Let the answer be the lines from the one with "AI時代に勝つグローバル経営の条件:海外拠点の" to the end of the entries, copied exactly with both boundary lines kept.

[Extracted page text data]
++++++
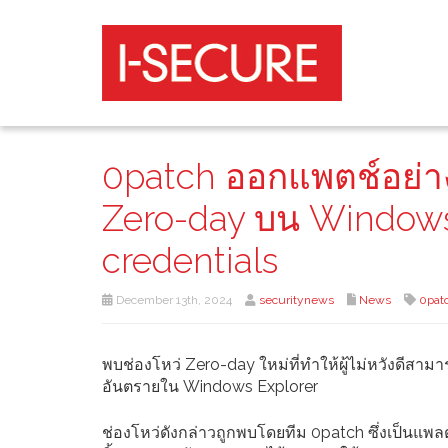
0patch ออกแพตช์อย่าง
Zero-day บน Windows 
credentials
December 13th, 2024
securitynews
News
0pat
พบช่องโหว่ Zero-day ใหม่ที่ทำให้ผู้ไม่หวังดีส
อันตรายใน Windows Explorer
ช่องโหว่ดังกล่าวถูกพบโดยทีม 0patch ซึ่งเป็นแพล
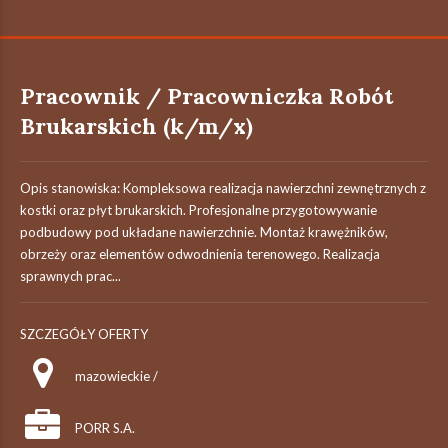
Pracownik / Pracowniczka Robót
Brukarskich (k/m/x)
Opis stanowiska: Kompleksowa realizacja nawierzchni zewnętrznych z
kostki oraz płyt brukarskich. Profesjonalne przygotowywanie
podbudowy pod układane nawierzchnie. Montaż krawężników,
obrzeży oraz elementów odwodnienia terenowego. Realizacja
sprawnych prac...
SZCZEGÓŁY OFERTY
mazowieckie /
PORR S.A.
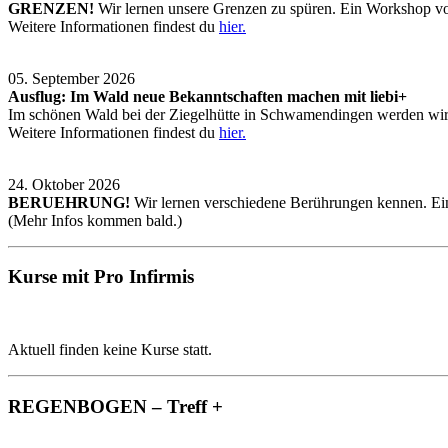
GRENZEN!
Wir lernen unsere Grenzen zu spüren. Ein Workshop v
Weitere Informationen findest du
hier.
05. September 2026
Ausflug: Im Wald neue Bekanntschaften machen mit liebi+
Im schönen Wald bei der Ziegelhütte in Schwamendingen werden wir 
Weitere Informationen findest du
hier.
24. Oktober 2026
BERUEHRUNG!
Wir lernen verschiedene Berührungen kennen. Ei
(Mehr Infos kommen bald.)
Kurse mit Pro Infirmis
Aktuell finden keine Kurse statt.
REGENBOGEN – Treff +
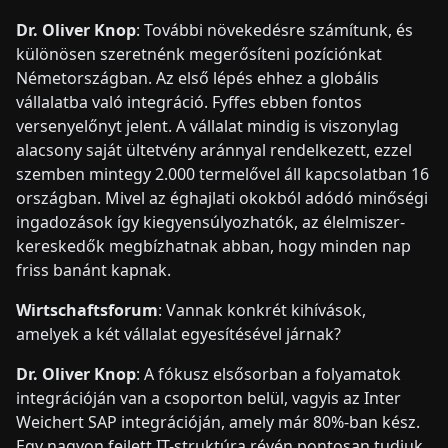
Dr. Oliver Knop
: További növekedésre számítunk, és
különösen szeretnénk megerősíteni pozíciónkat
Németországban. Az első lépés ehhez a globális
vállalatba való integráció. Fyffes ebben fontos
versenyelőnyt jelent. A vállalat mindig is viszonylag
alacsony saját ültetvény aránnyal rendelkezett, ezzel
szemben mintegy 2.000 termelővel áll kapcsolatban 16
országban. Mivel az éghajlati okokból adódó minőségi
ingadozások így kiegyensúlyozhatók, az élelmiszer-
kereskedők megbízhatnak abban, hogy minden nap
friss banánt kapnak.
Wirtschaftsforum
: Vannak konkrét kihívások,
amelyek a két vállalat egyesítésével járnak?
Dr. Oliver Knop
: A fókusz elsősorban a folyamatok
integrációján van a csoporton belül, vagyis az Inter
Weichert SAP integrációján, amely már 80%-ban kész.
Egy nagyon fejlett IT-struktúra révén pontosan tudjuk,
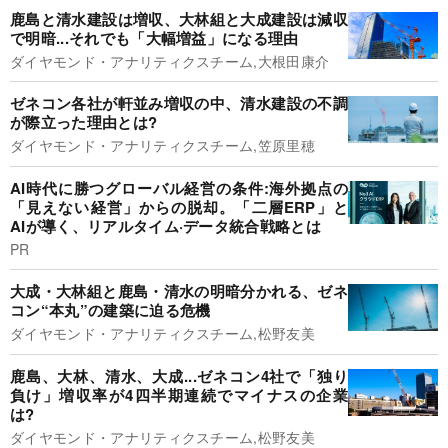
鹿島と清水建設は増収、大林組と大成建設は減収
で明暗...それでも「大幅増益」になる理由
ダイヤモンド・アナリティクスチーム,大根田康介
ゼネコン各社が軒並み増収の中、清水建設の不調
が際立った理由とは?
ダイヤモンド・アナリティクスチーム,笠原里穂
AI時代に勝つグローバル経営の条件:海外拠点の
「見えない経営」からの脱却。「二層ERP」と
AIが導く、リアルタイム·データ統合戦略とは
PR
大成・大林組と鹿島・清水の明暗分かれる、ゼネ
コン“本丸”の建築に迫る危機
ダイヤモンド・アナリティクスチーム,松野友美
鹿島、大林、清水、大成...ゼネコン4社で「独り
負け」増収率が4四半期連続でマイナスの企業
は?
ダイヤモンド・アナリティクスチーム,松野友美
++++++
# Response for this exercise
AI時代に勝つグローバル経営の条件:海外拠点の
「見えない経営」からの脱却。「二層ERP」と
AIが導く、リアルタイム·データ統合戦略とは
PR
大成・大林組と鹿島・清水の明暗分かれる、ゼネ
コン“本丸”の建築に迫る危機
ダイヤモンド・アナリティクスチーム,松野友美
鹿島、大林、清水、大成...ゼネコン4社で「独り
負け」増収率が4四半期連続でマイナスの企業
は?
ダイヤモンド・アナリティクスチーム,松野友美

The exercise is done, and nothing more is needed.